For the records below, give the number of lines in which "руководителя" appears, and add nothing else.

[Saved entries]

--- START ---

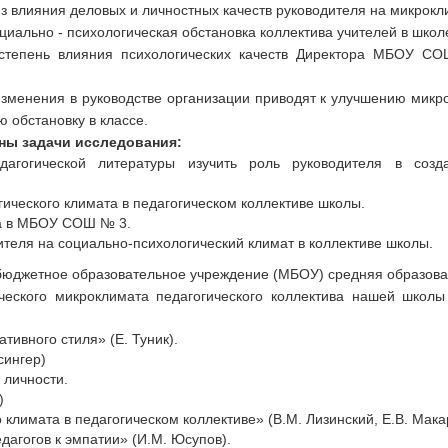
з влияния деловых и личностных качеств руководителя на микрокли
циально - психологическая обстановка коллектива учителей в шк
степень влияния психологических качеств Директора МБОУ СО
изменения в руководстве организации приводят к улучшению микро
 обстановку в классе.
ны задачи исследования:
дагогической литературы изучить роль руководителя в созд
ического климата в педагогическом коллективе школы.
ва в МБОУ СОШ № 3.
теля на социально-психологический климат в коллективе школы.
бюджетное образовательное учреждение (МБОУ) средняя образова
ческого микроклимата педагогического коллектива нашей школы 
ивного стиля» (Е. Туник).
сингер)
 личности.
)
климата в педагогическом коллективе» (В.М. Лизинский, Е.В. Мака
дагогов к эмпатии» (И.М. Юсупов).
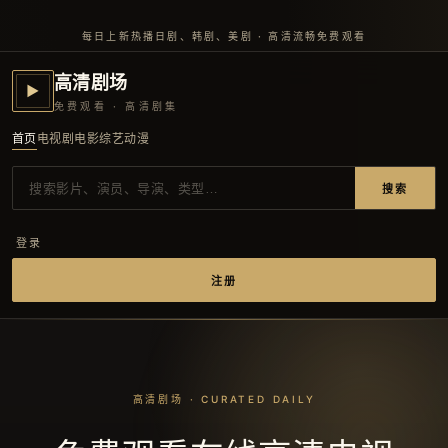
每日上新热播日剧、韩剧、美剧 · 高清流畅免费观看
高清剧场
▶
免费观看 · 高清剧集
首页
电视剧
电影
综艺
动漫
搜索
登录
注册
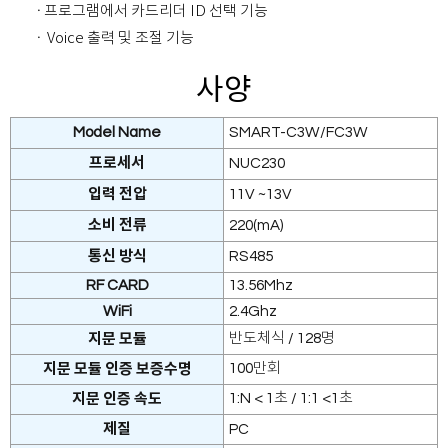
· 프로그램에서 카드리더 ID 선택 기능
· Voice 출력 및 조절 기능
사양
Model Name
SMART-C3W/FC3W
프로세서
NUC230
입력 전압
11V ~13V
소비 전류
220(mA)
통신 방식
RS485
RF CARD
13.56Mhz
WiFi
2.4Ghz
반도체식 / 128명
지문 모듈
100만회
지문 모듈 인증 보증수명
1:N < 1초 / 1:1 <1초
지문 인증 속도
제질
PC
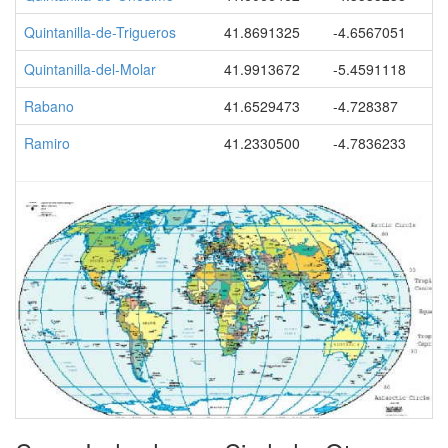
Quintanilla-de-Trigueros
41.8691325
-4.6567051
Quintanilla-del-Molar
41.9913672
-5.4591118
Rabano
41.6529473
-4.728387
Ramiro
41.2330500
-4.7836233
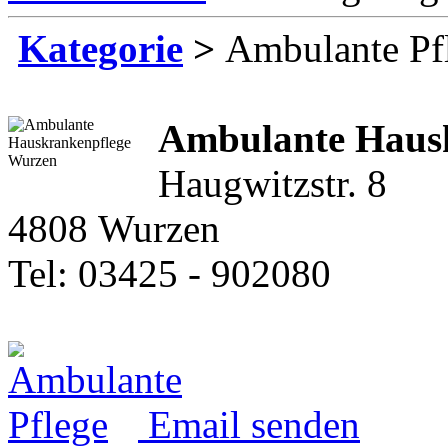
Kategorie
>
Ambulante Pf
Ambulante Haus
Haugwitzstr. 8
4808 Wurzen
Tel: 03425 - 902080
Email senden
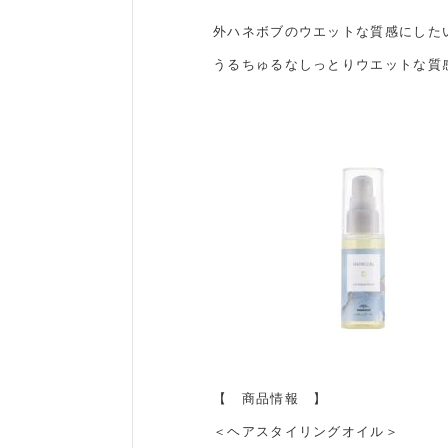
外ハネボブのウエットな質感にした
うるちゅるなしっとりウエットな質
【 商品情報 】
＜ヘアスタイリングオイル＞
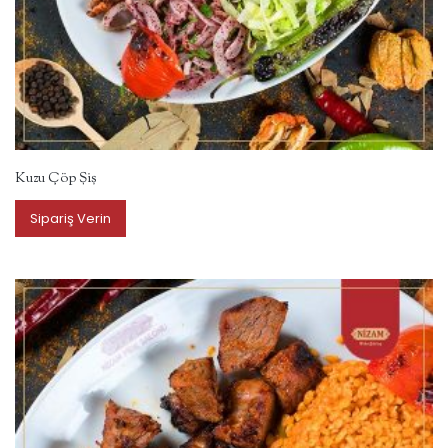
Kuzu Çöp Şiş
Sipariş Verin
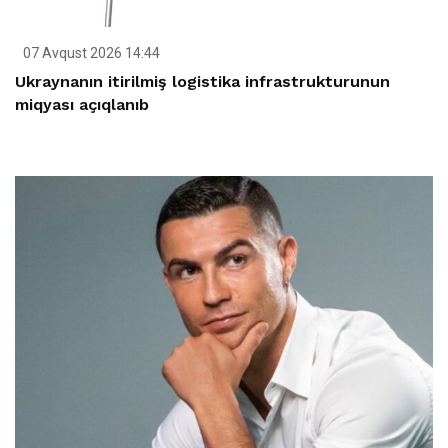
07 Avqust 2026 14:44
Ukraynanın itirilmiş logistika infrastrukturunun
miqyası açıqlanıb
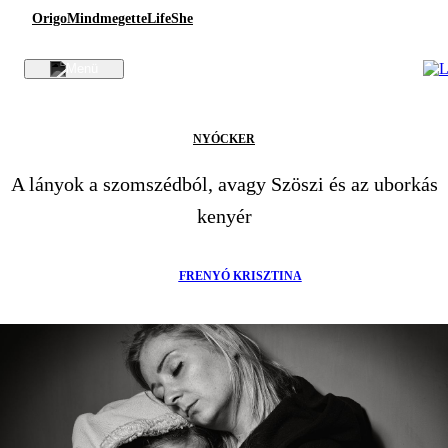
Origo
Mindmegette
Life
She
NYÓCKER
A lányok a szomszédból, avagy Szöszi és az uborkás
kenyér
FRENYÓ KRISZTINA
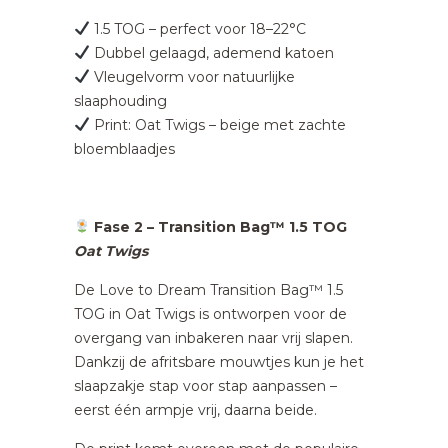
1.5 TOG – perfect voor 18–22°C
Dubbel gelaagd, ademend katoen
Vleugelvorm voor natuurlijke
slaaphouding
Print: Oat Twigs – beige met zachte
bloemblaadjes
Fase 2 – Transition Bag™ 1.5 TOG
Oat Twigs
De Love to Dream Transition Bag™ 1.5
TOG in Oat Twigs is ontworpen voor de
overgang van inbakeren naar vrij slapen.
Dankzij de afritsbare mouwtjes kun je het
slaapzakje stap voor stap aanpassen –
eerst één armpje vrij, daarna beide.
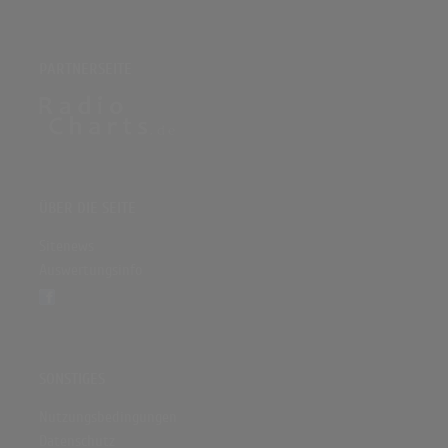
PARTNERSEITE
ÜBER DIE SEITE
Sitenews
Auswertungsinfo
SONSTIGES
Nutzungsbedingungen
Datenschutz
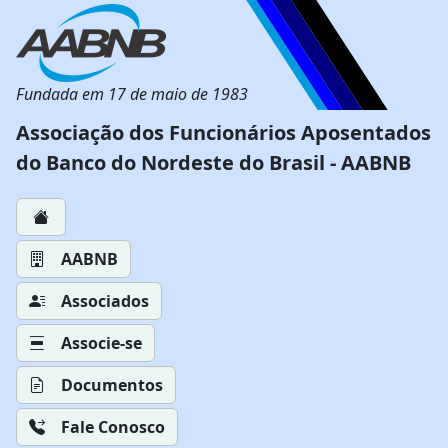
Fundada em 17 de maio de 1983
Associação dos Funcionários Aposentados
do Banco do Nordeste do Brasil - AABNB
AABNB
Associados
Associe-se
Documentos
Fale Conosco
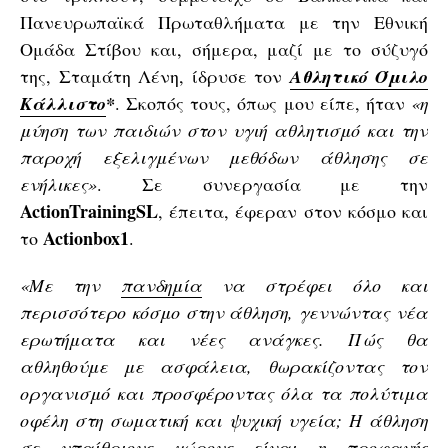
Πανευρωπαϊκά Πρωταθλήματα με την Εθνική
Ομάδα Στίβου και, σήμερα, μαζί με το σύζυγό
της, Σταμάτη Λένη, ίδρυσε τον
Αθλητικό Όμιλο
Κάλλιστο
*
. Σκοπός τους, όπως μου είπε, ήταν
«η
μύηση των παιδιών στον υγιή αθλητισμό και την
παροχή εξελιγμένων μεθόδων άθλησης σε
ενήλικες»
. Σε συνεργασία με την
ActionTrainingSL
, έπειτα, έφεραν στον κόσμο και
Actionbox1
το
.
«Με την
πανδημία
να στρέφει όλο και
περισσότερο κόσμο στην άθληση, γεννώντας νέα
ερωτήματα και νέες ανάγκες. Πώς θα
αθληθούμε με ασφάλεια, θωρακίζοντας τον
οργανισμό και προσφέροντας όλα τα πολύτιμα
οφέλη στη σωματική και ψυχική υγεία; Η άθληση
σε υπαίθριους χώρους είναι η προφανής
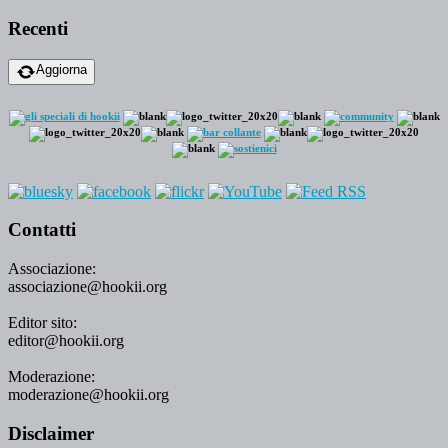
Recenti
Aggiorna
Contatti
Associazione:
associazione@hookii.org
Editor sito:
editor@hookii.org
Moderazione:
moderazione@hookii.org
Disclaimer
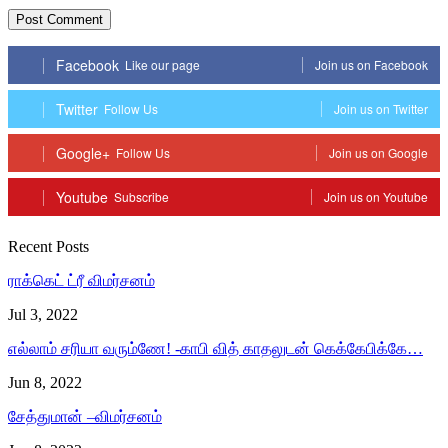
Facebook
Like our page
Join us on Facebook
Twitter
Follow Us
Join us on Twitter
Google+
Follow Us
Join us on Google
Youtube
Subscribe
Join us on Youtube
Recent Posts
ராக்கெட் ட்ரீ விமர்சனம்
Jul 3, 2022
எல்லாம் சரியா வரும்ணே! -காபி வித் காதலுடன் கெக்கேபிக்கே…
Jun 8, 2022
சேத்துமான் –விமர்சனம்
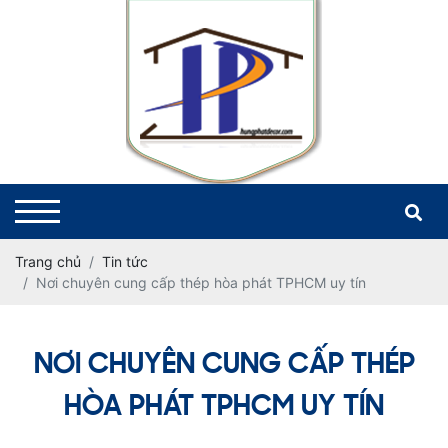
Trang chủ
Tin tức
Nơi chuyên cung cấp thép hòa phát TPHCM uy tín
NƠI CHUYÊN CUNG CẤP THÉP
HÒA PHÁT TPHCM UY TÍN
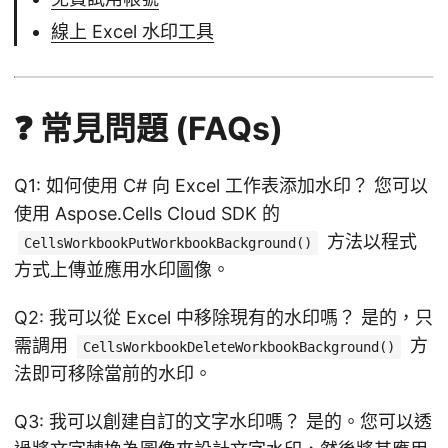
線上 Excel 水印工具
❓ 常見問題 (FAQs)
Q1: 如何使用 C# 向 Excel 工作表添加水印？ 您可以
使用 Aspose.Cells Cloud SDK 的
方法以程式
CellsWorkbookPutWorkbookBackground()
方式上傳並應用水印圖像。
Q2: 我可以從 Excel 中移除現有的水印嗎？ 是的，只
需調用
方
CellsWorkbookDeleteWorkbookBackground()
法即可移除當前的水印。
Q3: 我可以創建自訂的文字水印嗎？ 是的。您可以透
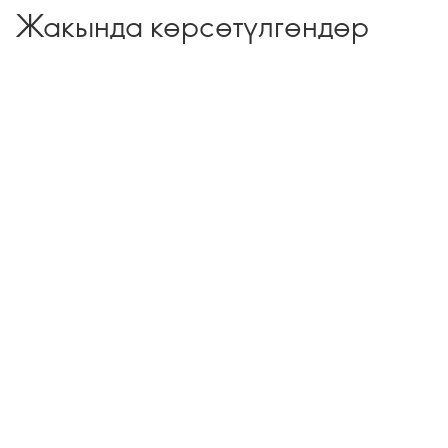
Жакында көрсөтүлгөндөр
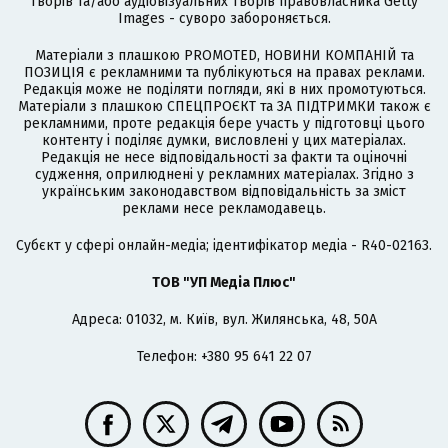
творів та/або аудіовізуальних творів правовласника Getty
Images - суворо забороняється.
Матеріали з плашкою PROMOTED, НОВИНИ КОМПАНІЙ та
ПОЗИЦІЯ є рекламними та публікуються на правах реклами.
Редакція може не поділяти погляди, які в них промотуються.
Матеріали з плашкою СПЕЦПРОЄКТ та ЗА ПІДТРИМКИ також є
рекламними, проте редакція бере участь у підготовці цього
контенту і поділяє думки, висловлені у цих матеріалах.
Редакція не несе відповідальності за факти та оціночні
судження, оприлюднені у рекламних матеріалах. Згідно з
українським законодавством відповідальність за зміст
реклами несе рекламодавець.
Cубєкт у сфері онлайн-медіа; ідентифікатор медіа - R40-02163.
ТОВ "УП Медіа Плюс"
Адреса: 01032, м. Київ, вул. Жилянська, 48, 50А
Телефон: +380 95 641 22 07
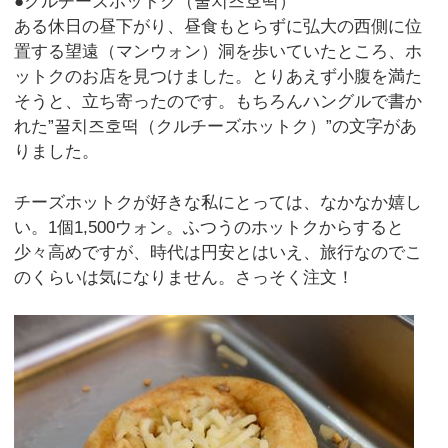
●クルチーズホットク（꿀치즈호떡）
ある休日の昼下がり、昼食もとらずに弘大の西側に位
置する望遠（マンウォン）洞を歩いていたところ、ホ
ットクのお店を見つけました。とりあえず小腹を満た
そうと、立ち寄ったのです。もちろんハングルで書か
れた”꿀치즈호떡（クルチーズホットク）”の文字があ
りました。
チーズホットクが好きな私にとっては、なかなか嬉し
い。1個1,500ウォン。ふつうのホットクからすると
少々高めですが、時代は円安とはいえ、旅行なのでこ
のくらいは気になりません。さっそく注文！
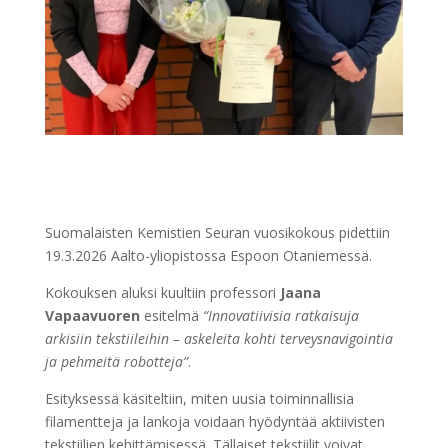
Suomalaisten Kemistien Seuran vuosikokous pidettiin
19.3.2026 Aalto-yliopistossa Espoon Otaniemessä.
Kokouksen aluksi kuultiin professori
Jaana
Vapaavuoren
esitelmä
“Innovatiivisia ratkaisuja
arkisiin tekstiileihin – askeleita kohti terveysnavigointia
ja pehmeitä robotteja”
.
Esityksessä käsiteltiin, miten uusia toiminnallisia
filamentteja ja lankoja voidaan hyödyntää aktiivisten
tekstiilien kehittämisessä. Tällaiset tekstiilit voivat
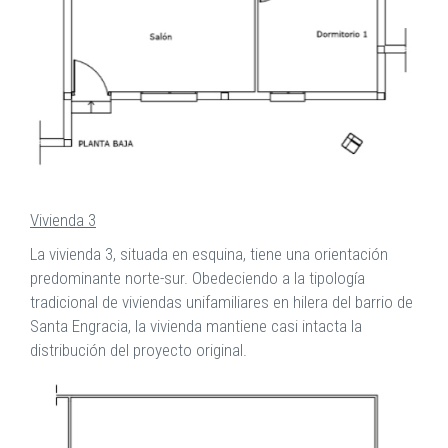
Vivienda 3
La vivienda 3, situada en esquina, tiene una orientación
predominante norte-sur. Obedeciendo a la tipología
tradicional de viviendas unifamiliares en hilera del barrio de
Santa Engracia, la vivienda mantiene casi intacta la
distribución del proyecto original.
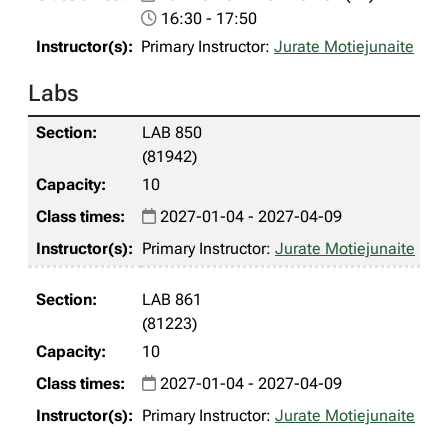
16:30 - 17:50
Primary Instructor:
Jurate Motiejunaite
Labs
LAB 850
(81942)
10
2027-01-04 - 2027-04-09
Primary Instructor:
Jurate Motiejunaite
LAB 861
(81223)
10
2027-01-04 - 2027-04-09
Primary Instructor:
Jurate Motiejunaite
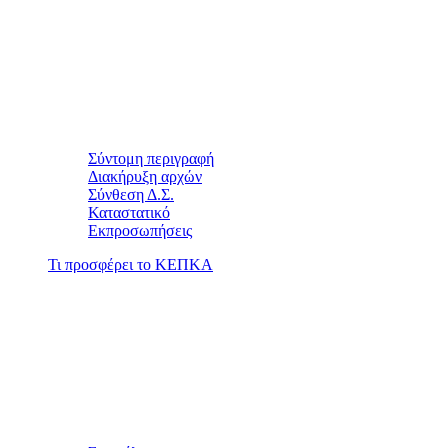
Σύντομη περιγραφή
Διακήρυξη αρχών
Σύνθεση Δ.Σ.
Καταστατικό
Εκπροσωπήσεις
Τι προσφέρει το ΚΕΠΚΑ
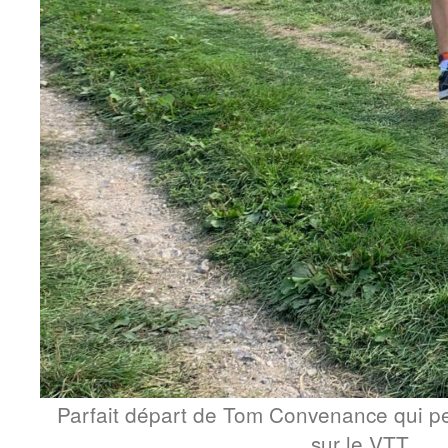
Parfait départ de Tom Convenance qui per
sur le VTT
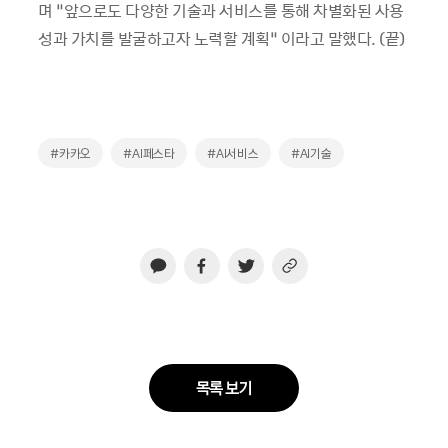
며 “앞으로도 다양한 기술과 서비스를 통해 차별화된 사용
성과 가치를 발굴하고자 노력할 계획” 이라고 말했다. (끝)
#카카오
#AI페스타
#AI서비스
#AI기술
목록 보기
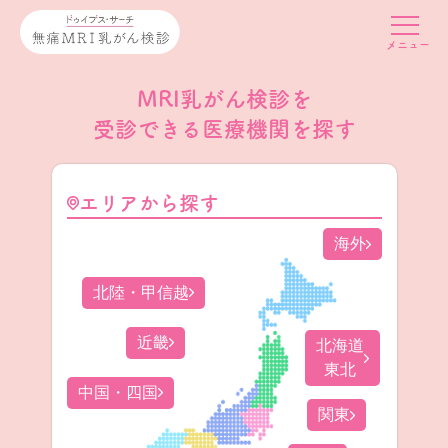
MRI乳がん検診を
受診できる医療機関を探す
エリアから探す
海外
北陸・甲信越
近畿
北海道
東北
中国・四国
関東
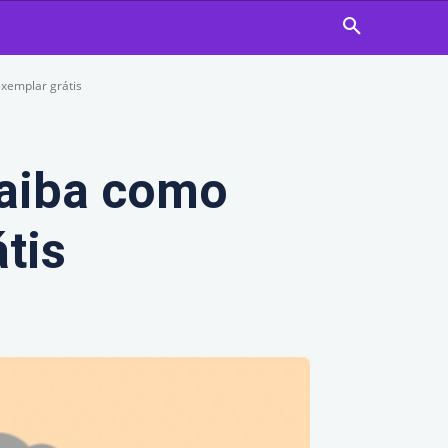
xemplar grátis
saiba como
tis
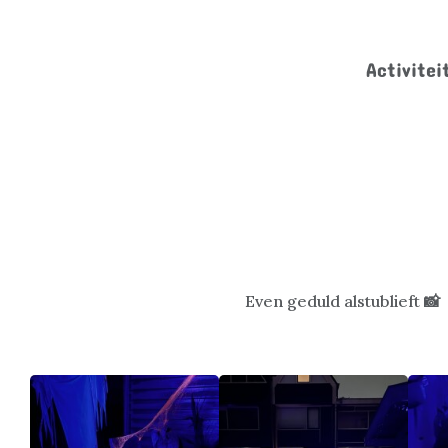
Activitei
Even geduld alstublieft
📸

--- END ---

■ Result of the exercise ■
2